Crossing an Intersection on
Foot—Improved Safety Equals Constraining Vehicle Speeds
When it comes to improving
safety at busy urban intersections, improving safe movement for those on foot
requires some physical constraint on vehicle speeds.
There exists a common belief
that placing signals at an intersection improves pedestrian safety. That may or may not be the case. But generally signals offer little difference
in pedestrian injury rates compared to sign control. Swedish highway authorities use the same
formula to measure walker safety whether the intersection has stop signs or a
traffic signal.
The one overwhelming truth
about intersections is that frequency and severity of pedestrian injuries
depend on prevailing vehicle speeds. And
the best way to constrain speeds of vehicles comes in the form of traffic
calming—speed humps/bumps, median diverters which provide a center street
refuge as well as forcing a slight divergence of the straight line vehicle
travel which reduces vehicles speeds, and the roundabout.
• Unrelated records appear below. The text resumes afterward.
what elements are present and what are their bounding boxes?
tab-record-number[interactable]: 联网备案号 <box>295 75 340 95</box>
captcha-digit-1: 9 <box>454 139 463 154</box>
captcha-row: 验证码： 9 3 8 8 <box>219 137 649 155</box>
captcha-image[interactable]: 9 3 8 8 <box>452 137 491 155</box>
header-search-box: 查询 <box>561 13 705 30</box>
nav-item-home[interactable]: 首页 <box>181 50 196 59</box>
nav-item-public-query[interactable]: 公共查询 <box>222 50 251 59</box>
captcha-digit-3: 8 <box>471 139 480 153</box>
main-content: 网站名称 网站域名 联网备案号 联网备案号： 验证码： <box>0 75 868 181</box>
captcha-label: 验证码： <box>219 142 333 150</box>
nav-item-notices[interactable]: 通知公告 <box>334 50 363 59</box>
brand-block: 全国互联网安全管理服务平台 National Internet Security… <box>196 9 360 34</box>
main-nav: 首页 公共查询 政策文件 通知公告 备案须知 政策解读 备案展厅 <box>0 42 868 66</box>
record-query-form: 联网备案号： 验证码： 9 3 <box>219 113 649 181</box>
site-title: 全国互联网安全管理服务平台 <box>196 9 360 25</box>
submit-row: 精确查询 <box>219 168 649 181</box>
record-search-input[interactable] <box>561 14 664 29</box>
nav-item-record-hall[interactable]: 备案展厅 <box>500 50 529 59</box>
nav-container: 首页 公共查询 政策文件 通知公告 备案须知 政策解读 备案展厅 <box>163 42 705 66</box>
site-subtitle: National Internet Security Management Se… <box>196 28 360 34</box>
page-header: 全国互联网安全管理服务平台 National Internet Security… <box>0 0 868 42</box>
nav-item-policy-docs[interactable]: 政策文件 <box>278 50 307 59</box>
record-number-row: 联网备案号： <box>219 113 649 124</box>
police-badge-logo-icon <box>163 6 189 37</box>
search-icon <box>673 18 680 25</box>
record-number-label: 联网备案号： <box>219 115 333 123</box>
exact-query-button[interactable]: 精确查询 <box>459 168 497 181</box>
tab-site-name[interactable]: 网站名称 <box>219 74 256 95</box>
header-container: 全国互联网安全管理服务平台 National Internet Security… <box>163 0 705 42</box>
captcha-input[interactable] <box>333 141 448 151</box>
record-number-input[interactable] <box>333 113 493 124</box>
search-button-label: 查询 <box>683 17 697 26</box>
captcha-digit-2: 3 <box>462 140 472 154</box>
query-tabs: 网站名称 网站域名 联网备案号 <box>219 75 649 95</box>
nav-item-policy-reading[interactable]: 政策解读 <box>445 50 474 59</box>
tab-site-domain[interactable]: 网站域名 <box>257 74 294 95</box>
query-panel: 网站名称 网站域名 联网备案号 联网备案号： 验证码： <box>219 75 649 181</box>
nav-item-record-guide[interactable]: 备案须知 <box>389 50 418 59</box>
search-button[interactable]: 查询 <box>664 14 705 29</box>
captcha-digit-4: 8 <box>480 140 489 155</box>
Consider the “race through
the stale green” by a vehicle approaching a signal, violating right turn on
red, and a vehicle blowing through a red signal—and the connection between
speed and walker crash vulnerability at signals becomes clear.
The roundabout does a lot of
things to improve walker safety—such as, providing a median refuge, moving
those crossing from several vehicle conflicts, etc.—but most importantly the
roundabout slows vehicles. There now
exists plenty of research and U.S. experience to confirm the traffic calming
effect of the roundabout and improved walk mode safety. The fact there are about 4,000 roundabouts in
the U.S. and Canada built since the first in 1990 without a pedestrian fatality
should be enough to convince anyone of the safety provided to those who walk. Urban Melbourne with 4,000 roundabouts
recorded zero fatalities in one five year period—Burlington recorded two
fatalities at 75 signalized intersections in just 15 years! (This does not include the fatality just
across the border in So Burlington at the Sheraton/Stables crosswalk last
September.) France with its 33,000-plus
roundabouts offers a similar indication of walk mode safety—one pedestrian
fatality per 15,000 roundabouts per year.
The traffic calming effect of a roundabout extends outward one to two
blocks distant.
For all of us the first
criterion to be considered when investments are proposed at intersections
supposed to benefit walk mode safety must be:
does that investment reduce vehicles speeds? Any answer of “no” to that question must give
one pause as to why that investment is necessary—and, more importantly why not
also include in that project traffic calming which forces vehicle speed downward? Both Alberta and British Columbia ministries
of transport adopted a simple rule for intersections a few years ago—if something
more than two-way stop control is required the roundabout is the first choice.
Slowing vehicle speeds does
not mean greater travel time for the car.
A study of over 50 roundabout corridors in the U.S. found little
change—some slightly longer times, some slightly slower times—for through
travel. Reduced wait times at signals
compensated for the lower prevailing speeds along the roundabout corridor
compared to a signalized corridor.
So, when examining
intersection investments to improve walker safety the first criterion to be
addressed is: are cars speeds reduced through physical constraint?